The merged table includes all columns from the source tables, with the merge column citizen_id appearing only once. When multiple rows share the same citizen_id value, all matching combinations are included in the result. If our Hospital A table included several rows with citizen_id = 1, the inner join would contain all possible combinations of matching rows. Rows with citizen_id values that do not appear in both tables are excluded from the output (e.g. citizen_id = 3).

Left Outer Join

This operation is similar to SQL LEFT OUTER JOIN. It retains all rows from the "left" table (the first table for this merge operation) and matching rows from the "right" table. If no match is found, the missing values from the right table are filled with missing.

Consider the tables from the previous example, but now we want to keep all the rows in the merged table, even for the cases where there is no match. Left outer join would yield the following merged table:

citizen_id	cancer	encounter	education	graduation
1	positive	2024-02-02	0	1989-06-01
1	positive	2024-02-02	1	1991-07-01
2	negative	2020-03-03	1	2000-06-01
3	positive	2010-05-21	missing	missing

This operation is useful when data from the right table may be missing but the corresponding rows from the left table must still be included in the analysis. For example, it allows identifying patients diagnosed with cancer who lack education data.

Union

Join operations allow combining datasets containing different information about the same entity. For example, medical and education data about a patient. In contrast, the Union operation allows for combining the same information about different entities, such as patient records from multiple hospitals. This operation is similar to SQL UNION ALL.

In this example, each hospital maintains medical data for citizens within a specific region, with one hospital per region.

Hospital A

citizen_id	cancer	encounter
1	positive	2024-02-02
2	negative	2020-03-03
3	positive	2010-05-21

Hospital B

citizen_id	cancer	encounter
10	negative	2022-11-02
11	positive	2011-12-01

The union of tables for Hospital A and Hospital B is a table containing all rows from both tables

citizen_id	cancer	encounter
1	positive	2024-02-02
2	negative	2020-03-03
3	positive	2010-05-21
10	negative	2022-11-02
11	positive	2011-12-01

Info

Union is only possible if the two tables have the same columns.

Selecting Unique Row

In some situations, the analysis requires having a single row for a patient to be considered. Quite often, this can be done for each table individually. However, when taking the union of two tables, one might end up with several columns for the same patient.

In some cases, the analysis requires a single row per patient. While this can often be achieved within each table, combining two tables using a union may result in multiple rows for the same patient.

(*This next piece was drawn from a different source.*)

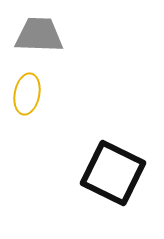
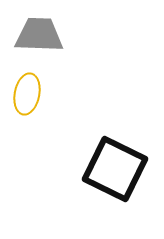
black square: moved 2 px right, 4 px up
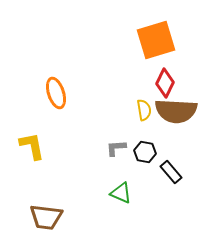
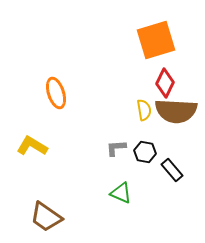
yellow L-shape: rotated 48 degrees counterclockwise
black rectangle: moved 1 px right, 2 px up
brown trapezoid: rotated 28 degrees clockwise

In our running example, imagine that two different hospitals have records for the same patient because the patient has relocated.

Hospital A

citizen_id	cancer	encounter
1	positive	2024-02-02
2	negative	2020-03-03

Hospital B

citizen_id	cancer	encounter
2	negative	2024-02-02
3	negative	2020-03-03

The union of the two tables will contain two rows with citizen_id = 2

citizen_id	cancer	encounter
1	positive	2024-02-02
2	negative	2020-03-03
2	negative	2024-02-02
3	negative	2020-03-03

However, suppose we want to include only the first encounter of the patient.

The unique row operation achieves this by retaining only the row that meets a specific selection criterion, such as the earliest encounter date in this example.

After applying Unique row we get

citizen_id	cancer	encounter
1	positive	2024-02-02
2	negative	2020-03-03
3	negative	2020-03-03

Combine Data in Multiple Ways

The merge operations described above can be combined in various ways to produce data suitable for further computation. The analyst can define a merge tree that specifies how merge operations pass their output further to other merge operations.

For example, if Hospital A and Hospital B have patient records and the analyst wants to combine them with education data, the analyst first performs a union of the hospital datasets. This may result in duplicated records for a patient who received treatment at both hospitals. To remove duplicates, the analyst can use the unique row operation, selecting the row with the minimum encounter date. The data can then be joined with the education data.